**About this task:**
Without any of the pictures, transcribe all the lines below exactly.

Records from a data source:
-------------------------

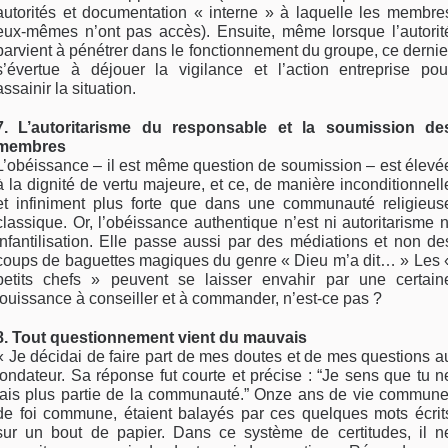
autorités et documentation « interne » à laquelle les membre
eux-mêmes n’ont pas accès). Ensuite, même lorsque l’autorit
parvient à pénétrer dans le fonctionnement du groupe, ce dernie
s’évertue à déjouer la vigilance et l’action entreprise pou
assainir la situation.
7. L’autoritarisme du responsable et la soumission de
membres
L’obéissance – il est même question de soumission – est élevé
à la dignité de vertu majeure, et ce, de manière inconditionnell
et infiniment plus forte que dans une communauté religieus
classique. Or, l’obéissance authentique n’est ni autoritarisme n
infantilisation. Elle passe aussi par des médiations et non de
coups de baguettes magiques du genre « Dieu m’a dit… » Les 
petits chefs » peuvent se laisser envahir par une certain
jouissance à conseiller et à commander, n’est-ce pas ?
8. Tout questionnement vient du mauvais
« Je décidai de faire part de mes doutes et de mes questions a
fondateur. Sa réponse fut courte et précise : “Je sens que tu n
fais plus partie de la communauté.” Onze ans de vie commune
de foi commune, étaient balayés par ces quelques mots écrit
sur un bout de papier. Dans ce système de certitudes, il n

-------------------------

**Solution below:**
autorités et documentation « interne » à laquelle les membre
eux-mêmes n’ont pas accès). Ensuite, même lorsque l’autorit
parvient à pénétrer dans le fonctionnement du groupe, ce dernie
s’évertue à déjouer la vigilance et l’action entreprise pou
assainir la situation.
7. L’autoritarisme du responsable et la soumission de
membres
L’obéissance – il est même question de soumission – est élevé
à la dignité de vertu majeure, et ce, de manière inconditionnell
et infiniment plus forte que dans une communauté religieus
classique. Or, l’obéissance authentique n’est ni autoritarisme n
infantilisation. Elle passe aussi par des médiations et non de
coups de baguettes magiques du genre « Dieu m’a dit… » Les 
petits chefs » peuvent se laisser envahir par une certain
jouissance à conseiller et à commander, n’est-ce pas ?
8. Tout questionnement vient du mauvais
« Je décidai de faire part de mes doutes et de mes questions a
fondateur. Sa réponse fut courte et précise : “Je sens que tu n
fais plus partie de la communauté.” Onze ans de vie commune
de foi commune, étaient balayés par ces quelques mots écrit
sur un bout de papier. Dans ce système de certitudes, il n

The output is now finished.